Seulement, une telle commande devra obtenir l’aval du Congrès des États-Unis… Et celui-ci n’est pas forcément dans les meilleures dispositions à l’égard d’Ankara, notamment en raison des tensions en Méditerranée orientale et de son rôle en Syrie, en Libye ainsi que dans la dernière guerre du Haut-Karabakh, ayant opposé l’Azerbaïdjan et l’Arménie, en octobre 2020. En outre, l’achat des S-400 reste une pomme de discorde.
Cela étant, l’invasion de l’est de l’Ukraine par la Russie va peut être changer la donne pour Ankara, qui, pour rappel, est proche de Kiev [au point de lui fournir des drones Bayraktar TB-2] tout en étant dépendant de Moscou pour ses approvisionnements énergétiques et céréaliers. En outre, la Turquie a eu l’occasion de rappeler qu’elle est un membre « stratégique » pour l’Otan de par sa capacité à bloquer les détroits des Dardanelles et du Bosphore, limitant ainsi les mouvements des navires de guerre russes. Mais il n’est pas certain que cela soit de nature à favoriser l’achat de F-16 américains… voire sa réintégration au sein du programme F-35.

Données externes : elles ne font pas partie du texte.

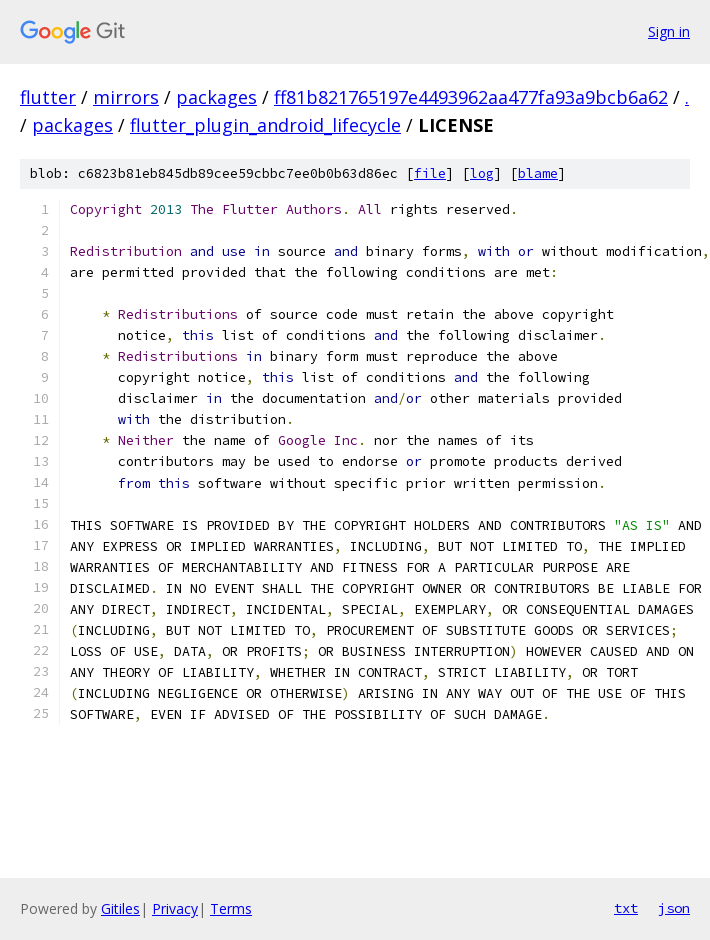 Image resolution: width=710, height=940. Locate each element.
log (482, 173)
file (430, 173)
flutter (48, 97)
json (674, 908)
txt (626, 908)
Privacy (175, 908)
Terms (231, 908)
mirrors (126, 97)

L’acquisition d’avions de combat russes étant désormais exclue [de même que les perpectives de coopération concernant le TF-X], les options d’Ankara sont limitées. Si les relations entre la France et la Turquie, fort anciennes car nouées durant le règne de François Ier, ne s’étaient pas dégradées autant, peut être que le Rafale aurait pu satisfaire les forces aériennes turques…

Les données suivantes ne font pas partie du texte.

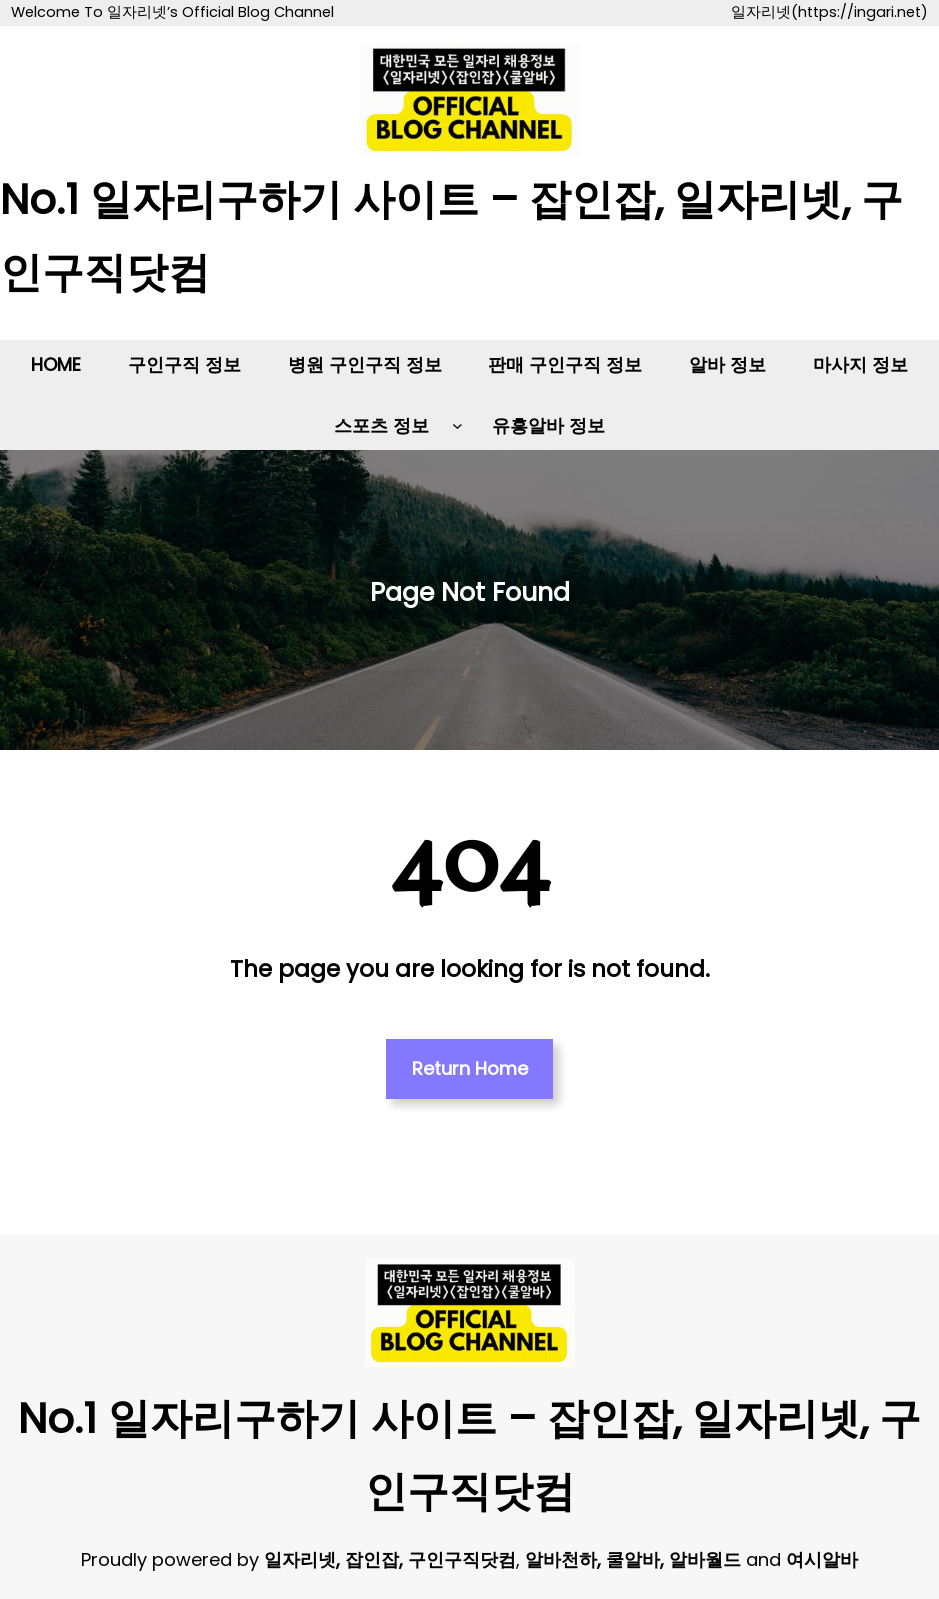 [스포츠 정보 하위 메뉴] (457, 425)
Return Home (470, 1068)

Mais d’après un responsable turc sollicité par Defense News, l’option la plus sérieuse serait l’Eurofighter Typhoon, produit par un consortium réunissant BAE Systems, Airbus et Leonardo.
Et le Royaume-Uni, qui a su conserver de bonnes relations avec la Turquie malgré les tensions de ces derniers mois, serait à la manoeuvre. Et cela d’autant plus que les industriels britanniques sont impliqués dans le programme TF-X, comme l’a rappelé BAE Systems, via Twitter, le 15 février dernier.
We work with Turkish Aerospace to bring know-how and engineering expertise to the TF-X programme. https://t.co/ctZy3T4lwt
— BAE Systems Air (@BAESystemsAir) February 15, 2022
En outre, le 5 mars, Ismail Demir, le président de l’industrie de défense turque, a déclaré qu’Ankara allait négocier un accord avec Rolls-Royce au sujet de la motorisation du TF-X. D’ici que l’industrie turque rejoigne le programme britannique Tempest par la suite…
« Nous avons eu quelques problèmes [avec Rolls-Royce] auparavant. Ceux-ci ont été résolus. Je pense que nous sommes prêts à travailler ensemble. Nous espérons que, cette année, de nouvelles discussions avec le gouvernement britannique et les responsables de l’industrie augmenteront les chances d’obtenir un accord final », a dit M. Demir.
Quoi qu’il en soit, le responsable de la défense turque interrogé par Defense News a confirmé que le Typhoon peut être une « option », avec la perspective d’une commande d’environ 80 appareils. « Ces avions peuvent même être assemblés en Turquie, bien qu’ils aient alors un prix plus élevé », a-t-il dit.